Each item is scored from 1 to 4, with 1 corresponding to “not” and 4
corresponding to “totally.” High scores indicate that disease conception is at
top level.14,15
Body awareness questionnaire
Body awareness was evaluated with the Body Awareness Questionnaire. It is a
questionnaire composed of 4 subgroups (changes in the body process, sleep-wake
cycle, estimation of the onset of the disease, estimation of body reactions) and
a total of 18 expressions to determine the normal or nonnormal sensitivity level
of body composition. Patients assess each item from 1 to 7. Higher scores on
this questionnaire indicate higher awereness.16,17
Statistical analyses
The Statistical Program for Social Sciences (version 18, SPSS, Chicago IL, USA)

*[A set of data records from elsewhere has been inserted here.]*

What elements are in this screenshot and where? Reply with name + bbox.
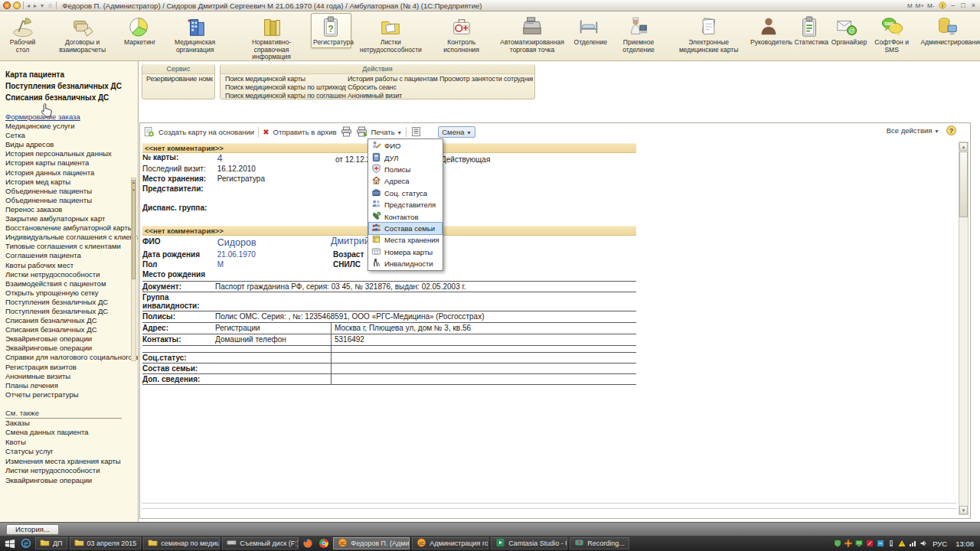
sidebar-item[interactable]: Сетка bbox=[5, 131, 138, 140]
last-name-value[interactable]: Сидоров bbox=[217, 237, 256, 248]
action-command[interactable]: Поиск медицинской карты bbox=[225, 75, 346, 83]
see-also-item[interactable]: Квоты bbox=[5, 438, 138, 448]
see-also-item[interactable]: Листки нетрудоспособности bbox=[5, 466, 138, 476]
menu-item-storage-box[interactable]: Места хранения bbox=[369, 234, 442, 246]
menu-item-disability-person[interactable]: Инвалидности bbox=[369, 258, 442, 269]
ribbon-section-pie-chart[interactable]: Маркетинг bbox=[122, 13, 155, 48]
printer-settings-icon[interactable] bbox=[356, 126, 368, 137]
sidebar-item[interactable]: Отчеты регистратуры bbox=[5, 390, 138, 399]
sidebar-item[interactable]: Эквайринговые операции bbox=[5, 344, 138, 353]
sidebar-item[interactable]: Открыть упрощенную сетку bbox=[5, 289, 138, 298]
sidebar-item[interactable]: Эквайринговые операции bbox=[5, 334, 138, 344]
ribbon-section-desk-lamp[interactable]: Рабочий стол bbox=[2, 13, 43, 55]
see-also-item[interactable]: Изменения места хранения карты bbox=[5, 457, 138, 467]
ribbon-section-registry-clipboard[interactable]: ?Регистратура bbox=[311, 13, 351, 48]
sidebar-primary-item[interactable]: Списания безналичных ДС bbox=[5, 92, 138, 103]
memory-button-mplus[interactable]: M+ bbox=[914, 2, 926, 9]
ribbon-section-manager-person[interactable]: Руководитель bbox=[748, 13, 789, 48]
sidebar-item[interactable]: Планы лечения bbox=[5, 381, 138, 390]
action-command[interactable]: Поиск медицинской карты по штрихкоду bbox=[225, 83, 346, 92]
menu-item-person-edit[interactable]: ФИО bbox=[369, 140, 442, 152]
all-actions-button[interactable]: Все действия ▼ bbox=[887, 126, 939, 135]
volume-icon[interactable] bbox=[920, 540, 927, 547]
menu-item-family-group[interactable]: Состава семьи bbox=[369, 223, 442, 234]
sidebar-item[interactable]: Анонимные визиты bbox=[5, 372, 138, 381]
chrome-icon[interactable] bbox=[317, 537, 331, 549]
taskbar-button[interactable]: 1САдминистрация гор... bbox=[412, 537, 488, 549]
sidebar-scrollbar-thumb[interactable]: ▴▾ bbox=[132, 180, 136, 279]
ribbon-section-admin-database[interactable]: Администрирование bbox=[918, 13, 978, 48]
birth-date-value[interactable]: 21.06.1970 bbox=[217, 250, 256, 259]
nav-forward-icon[interactable]: ▸ bbox=[33, 2, 38, 9]
taskbar-button[interactable]: 1СФедоров П. (Админи... bbox=[333, 537, 410, 549]
ribbon-section-softphone-sms[interactable]: SMSСофтФон и SMS bbox=[867, 13, 916, 55]
menu-item-representative-people[interactable]: Представителя bbox=[369, 199, 442, 210]
sidebar-item[interactable]: Квоты рабочих мест bbox=[5, 261, 138, 270]
ribbon-section-reference-books[interactable]: Нормативно-справочная информация bbox=[234, 13, 309, 63]
taskbar-button[interactable]: 03 апреля 2015 bbox=[70, 537, 142, 549]
see-also-item[interactable]: Смена данных пациента bbox=[5, 428, 138, 438]
form-scrollbar-thumb[interactable] bbox=[959, 152, 968, 217]
sidebar-item[interactable]: Перенос заказов bbox=[5, 205, 138, 214]
action-command[interactable]: Поиск медицинской карты по соглашению bbox=[225, 92, 346, 100]
network-icon[interactable] bbox=[909, 540, 916, 547]
sidebar-item[interactable]: История карты пациента bbox=[5, 158, 138, 168]
create-card-button[interactable]: Создать карту на основании bbox=[158, 128, 254, 136]
internet-explorer-icon[interactable]: e bbox=[19, 537, 33, 549]
report-icon[interactable] bbox=[410, 126, 422, 137]
ribbon-section-control-medkit[interactable]: Контроль исполнения bbox=[430, 13, 493, 55]
menu-item-social-briefcase[interactable]: Соц. статуса bbox=[369, 187, 442, 199]
sidebar-item[interactable]: Листки нетрудоспособности bbox=[5, 270, 138, 279]
sidebar-item[interactable]: Взаимодействия с пациентом bbox=[5, 279, 138, 289]
close-button[interactable]: × bbox=[970, 2, 977, 9]
sidebar-item[interactable]: Закрытие амбулаторных карт bbox=[5, 214, 138, 223]
sidebar-item[interactable]: Виды адресов bbox=[5, 140, 138, 149]
taskbar-button[interactable]: Camtasia Studio - U... bbox=[491, 537, 567, 549]
menu-item-contacts-phone[interactable]: Контактов bbox=[369, 210, 442, 222]
warning-icon[interactable]: ! bbox=[898, 540, 906, 547]
blue-app-icon[interactable] bbox=[877, 540, 884, 547]
flower-icon[interactable] bbox=[844, 540, 852, 547]
ribbon-section-med-cards[interactable]: Электронные медицинские карты bbox=[671, 13, 746, 55]
sidebar-primary-item[interactable]: Карта пациента bbox=[5, 69, 138, 80]
taskbar-button[interactable]: семинар по медици... bbox=[143, 537, 220, 549]
form-scrollbar[interactable]: ▲ ▼ bbox=[959, 142, 969, 515]
help-button[interactable]: ? bbox=[946, 126, 956, 135]
history-button[interactable]: История... bbox=[6, 524, 59, 535]
sidebar-scrollbar[interactable]: ▴▾ bbox=[131, 178, 136, 361]
action-command[interactable]: Сбросить сеанс bbox=[348, 83, 438, 92]
scroll-up-icon[interactable]: ▲ bbox=[959, 142, 968, 151]
sidebar-item[interactable]: Соглашения пациента bbox=[5, 251, 138, 260]
sex-value[interactable]: М bbox=[217, 260, 224, 269]
menu-item-polis-shield[interactable]: Полисы bbox=[369, 164, 442, 175]
ribbon-section-clinic-building[interactable]: Медицинская организация bbox=[158, 13, 232, 55]
action-command[interactable]: Просмотр занятости сотрудников bbox=[439, 75, 533, 83]
sidebar-item[interactable]: Типовые соглашения с клиентами bbox=[5, 242, 138, 251]
menu-item-address-house[interactable]: Адреса bbox=[369, 175, 442, 187]
sidebar-item[interactable]: Восстановление амбулаторной карты bbox=[5, 223, 138, 233]
menu-item-card-number-grid[interactable]: Номера карты bbox=[369, 246, 442, 258]
start-button[interactable] bbox=[3, 537, 17, 549]
restore-button[interactable]: □ bbox=[959, 2, 966, 9]
ribbon-section-contracts[interactable]: Договоры и взаиморасчеты bbox=[45, 13, 119, 55]
ribbon-section-statistics-clipboard[interactable]: Статистика bbox=[792, 13, 826, 48]
sidebar-item[interactable]: Формирование заказа bbox=[5, 112, 138, 122]
phone-icon[interactable] bbox=[887, 540, 895, 547]
nav-history-chevron-icon[interactable]: ▾ bbox=[40, 2, 44, 9]
info-icon[interactable]: i bbox=[939, 2, 946, 9]
sidebar-primary-item[interactable]: Поступления безналичных ДС bbox=[5, 80, 138, 92]
sidebar-item[interactable]: Объединенные пациенты bbox=[5, 187, 138, 196]
ribbon-section-cash-register[interactable]: Автоматизированная торговая точка bbox=[495, 13, 570, 55]
card-number-value[interactable]: 4 bbox=[217, 153, 223, 164]
sidebar-item[interactable]: Справки для налогового социального вы... bbox=[5, 353, 138, 362]
sidebar-item[interactable]: Индивидуальные соглашения с клиентами bbox=[5, 233, 138, 242]
send-to-archive-button[interactable]: Отправить в архив bbox=[273, 128, 337, 136]
sidebar-item[interactable]: Объединенные пациенты bbox=[5, 196, 138, 205]
favorites-star-icon[interactable]: ☆ bbox=[47, 2, 54, 9]
action-command[interactable]: История работы с пациентами bbox=[348, 75, 438, 83]
scroll-down-icon[interactable]: ▼ bbox=[959, 506, 968, 514]
shield-icon[interactable] bbox=[834, 540, 841, 547]
menu-item-id-document[interactable]: ДУЛ bbox=[369, 152, 442, 163]
see-also-item[interactable]: Статусы услуг bbox=[5, 447, 138, 457]
sidebar-item[interactable]: Медицинские услуги bbox=[5, 122, 138, 131]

was used for statistical analyses of the data. Descriptive and clinical
characteristics of patients were described as frequency (number) and proportion
(%) for categorical variables and as mean with standard deviation for continuous
variables. Normal distribution characteristics of the data were tested. Because
the outcome measures were not normally distributed, nonparametric tests were
used. Correlations were established through the Spearman test for nonparametric
data, and regression analysis was performed to find determinants of levels of
physical activity. The Mann-Whitney U test was used for comparisons of paired
groups. P < .05 was considered significant.
Results
The descriptive and clinical characteristics of patients are shown in Table 1. There was a correlation between physical activity level and perceived benefits and barriers to exercise. There was a positive relationship between body awareness and perceived benefits and barriers to exercise and also illness cognition. We observed a correlation between perce-ived benefits and barriers to exercise and illness cognition (Table 2). The results of the regression analysis showed that perceived benefits and barriers to exercise (P = .006, R = 0.373, R2 = 0.139, beta = 0.373, t = 2.867, F = 8.22) were determining factors for physical activity level.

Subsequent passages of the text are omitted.